(Saved data entries)
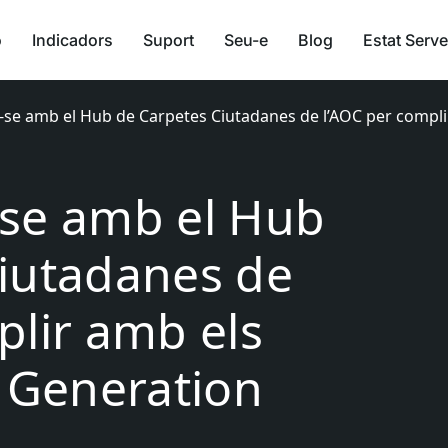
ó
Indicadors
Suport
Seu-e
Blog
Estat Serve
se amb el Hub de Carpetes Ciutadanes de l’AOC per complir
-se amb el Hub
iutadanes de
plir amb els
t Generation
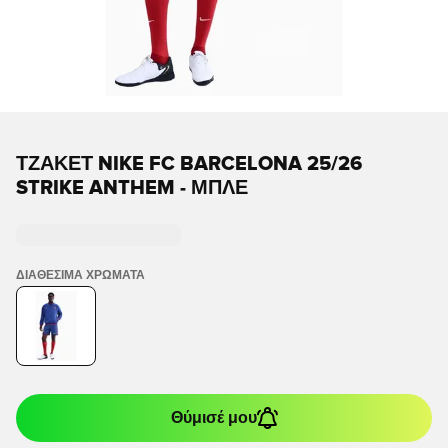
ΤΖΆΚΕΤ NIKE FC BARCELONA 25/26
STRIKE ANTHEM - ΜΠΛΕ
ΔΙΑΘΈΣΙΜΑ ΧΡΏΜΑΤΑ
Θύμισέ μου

### GOAL OF THE EXERCISE
Exactly as written, restate all of the data, leaving out the images.

### ANSWER TO THE EXERCISE
ó
Indicadors
Suport
Seu-e
Blog
Estat Serve
se amb el Hub de Carpetes Ciutadanes de l’AOC per complir
-se amb el Hub
iutadanes de
plir amb els
t Generation
ΤΖΆΚΕΤ NIKE FC BARCELONA 25/26
STRIKE ANTHEM - ΜΠΛΕ
ΔΙΑΘΈΣΙΜΑ ΧΡΏΜΑΤΑ
Θύμισέ μου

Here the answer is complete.